Evolutionary analysis of USVI Zika epidemic

Predictor data for phylogeographic GLM.

Currently planned predictors

  • Great circle distances between population-weighted country centroids. Generating code in Mathematica notebook and file here.

  • Origin country population size. Source: CIA World Factbook and UNdata. Reformatted World Factbook data available in this file

  • Fraction of population living in an urban center: Source: Data downloaded as CSV from The World Bank | Data.

  • Destination country population size. Source: CIA World Factbook and UNdata, same as above.

  • Degree of air traffic between countries. Source: Bluedot. Please note that due to licensing agreements with IATA, this predictor cannot be made publicly available on Github.

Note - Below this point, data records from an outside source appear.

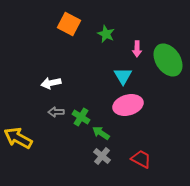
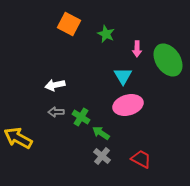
white arrow: moved 4 px right, 2 px down
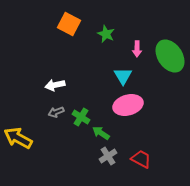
green ellipse: moved 2 px right, 4 px up
gray arrow: rotated 21 degrees counterclockwise
gray cross: moved 6 px right; rotated 18 degrees clockwise
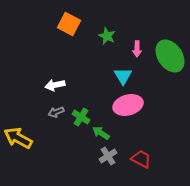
green star: moved 1 px right, 2 px down
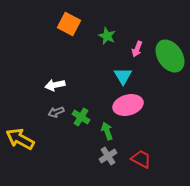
pink arrow: rotated 21 degrees clockwise
green arrow: moved 6 px right, 2 px up; rotated 36 degrees clockwise
yellow arrow: moved 2 px right, 1 px down
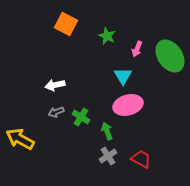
orange square: moved 3 px left
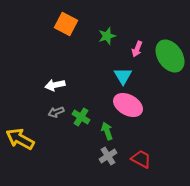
green star: rotated 30 degrees clockwise
pink ellipse: rotated 44 degrees clockwise
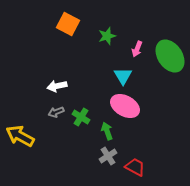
orange square: moved 2 px right
white arrow: moved 2 px right, 1 px down
pink ellipse: moved 3 px left, 1 px down
yellow arrow: moved 3 px up
red trapezoid: moved 6 px left, 8 px down
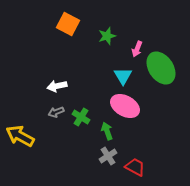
green ellipse: moved 9 px left, 12 px down
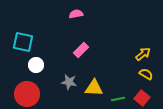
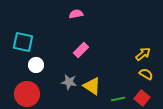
yellow triangle: moved 2 px left, 2 px up; rotated 30 degrees clockwise
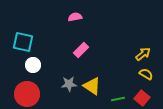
pink semicircle: moved 1 px left, 3 px down
white circle: moved 3 px left
gray star: moved 2 px down; rotated 14 degrees counterclockwise
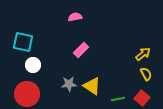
yellow semicircle: rotated 32 degrees clockwise
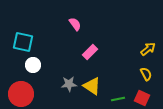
pink semicircle: moved 7 px down; rotated 64 degrees clockwise
pink rectangle: moved 9 px right, 2 px down
yellow arrow: moved 5 px right, 5 px up
red circle: moved 6 px left
red square: rotated 14 degrees counterclockwise
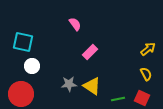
white circle: moved 1 px left, 1 px down
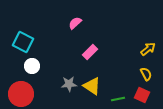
pink semicircle: moved 1 px up; rotated 96 degrees counterclockwise
cyan square: rotated 15 degrees clockwise
red square: moved 3 px up
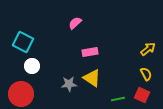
pink rectangle: rotated 35 degrees clockwise
yellow triangle: moved 8 px up
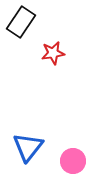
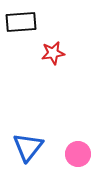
black rectangle: rotated 52 degrees clockwise
pink circle: moved 5 px right, 7 px up
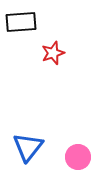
red star: rotated 10 degrees counterclockwise
pink circle: moved 3 px down
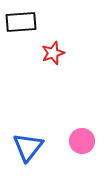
pink circle: moved 4 px right, 16 px up
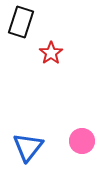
black rectangle: rotated 68 degrees counterclockwise
red star: moved 2 px left; rotated 15 degrees counterclockwise
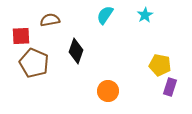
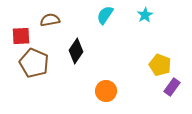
black diamond: rotated 15 degrees clockwise
yellow pentagon: rotated 10 degrees clockwise
purple rectangle: moved 2 px right; rotated 18 degrees clockwise
orange circle: moved 2 px left
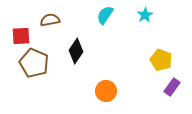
yellow pentagon: moved 1 px right, 5 px up
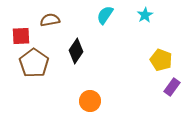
brown pentagon: rotated 12 degrees clockwise
orange circle: moved 16 px left, 10 px down
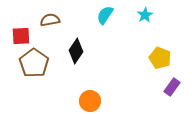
yellow pentagon: moved 1 px left, 2 px up
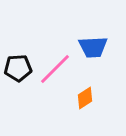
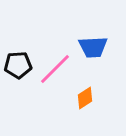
black pentagon: moved 3 px up
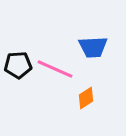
pink line: rotated 69 degrees clockwise
orange diamond: moved 1 px right
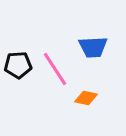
pink line: rotated 33 degrees clockwise
orange diamond: rotated 45 degrees clockwise
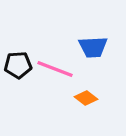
pink line: rotated 36 degrees counterclockwise
orange diamond: rotated 25 degrees clockwise
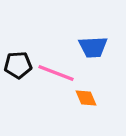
pink line: moved 1 px right, 4 px down
orange diamond: rotated 30 degrees clockwise
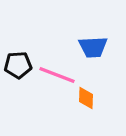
pink line: moved 1 px right, 2 px down
orange diamond: rotated 25 degrees clockwise
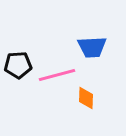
blue trapezoid: moved 1 px left
pink line: rotated 36 degrees counterclockwise
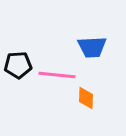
pink line: rotated 21 degrees clockwise
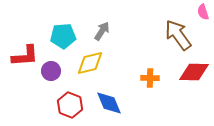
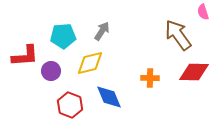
blue diamond: moved 6 px up
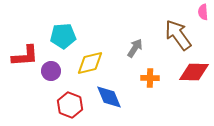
pink semicircle: rotated 14 degrees clockwise
gray arrow: moved 33 px right, 17 px down
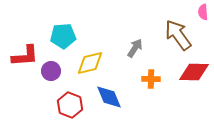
orange cross: moved 1 px right, 1 px down
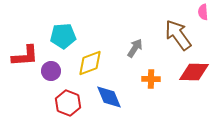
yellow diamond: rotated 8 degrees counterclockwise
red hexagon: moved 2 px left, 2 px up
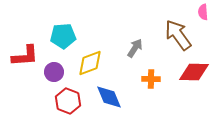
purple circle: moved 3 px right, 1 px down
red hexagon: moved 2 px up
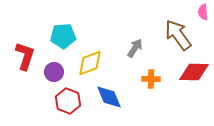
red L-shape: rotated 68 degrees counterclockwise
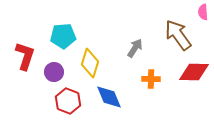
yellow diamond: rotated 52 degrees counterclockwise
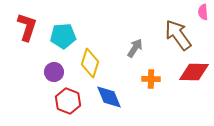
red L-shape: moved 2 px right, 29 px up
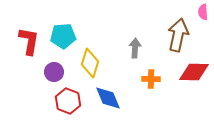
red L-shape: moved 2 px right, 14 px down; rotated 8 degrees counterclockwise
brown arrow: rotated 48 degrees clockwise
gray arrow: rotated 30 degrees counterclockwise
blue diamond: moved 1 px left, 1 px down
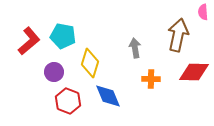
cyan pentagon: rotated 15 degrees clockwise
red L-shape: rotated 40 degrees clockwise
gray arrow: rotated 12 degrees counterclockwise
blue diamond: moved 2 px up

  • Vector abundance of country. Possible source: Messina et al paper.

  • Latitudinal direction of ZIKV migration. This pairwise predictor has a 1 value for the cell if the origin's population-weighted centroid is north of the destination's, and a -1 if origin is south of the destination.

Possible other predictors

  • Country population size that is native-born or foreign-born (available from UNdata) as a possible measure of population-level migrancy?

Workflow for data standardization and making predictor matrices in BEAST format.

1) Standardize country names. See indexed-countries-50.tsv for canonical project names. Cleaned up data are written to tsv.

Importantly, at this point there are two types of tsv files, those that contain data that is not pairwise (e.g. country population size) or data that is inherently pairwise (e.g. amount of air traffic passengers flowing between countries). Pairwise predictor tsv files are written to the following format:

origin \t destination \t predictor_value

Non-pairwise tsv files are written as:

country \t value

2) All tsv files that are not pairwise, are collated within a single dataframe by left-joining on indexed-countries-45.tsv. This allows filtering out of countries that are not included in the analysis.

3) Make pairwise-format tsv files from the non-pairwise data by assigning either the origin value to the destination value to all origin-destination pairs.

4) Import all origin-destination pair data from each of the tsv files, then make flattened matrices. Note that matrix indexing for GLM predictor matrices is unique. We've accounted for this in our code.

5) Take natural log of all values in the matrix, then standardize the log transformed values by doing the following for each value in the matrix.

(value - mean)/(standard deviation)

6) Export log-transformed and standardized flattened matrices to tsv.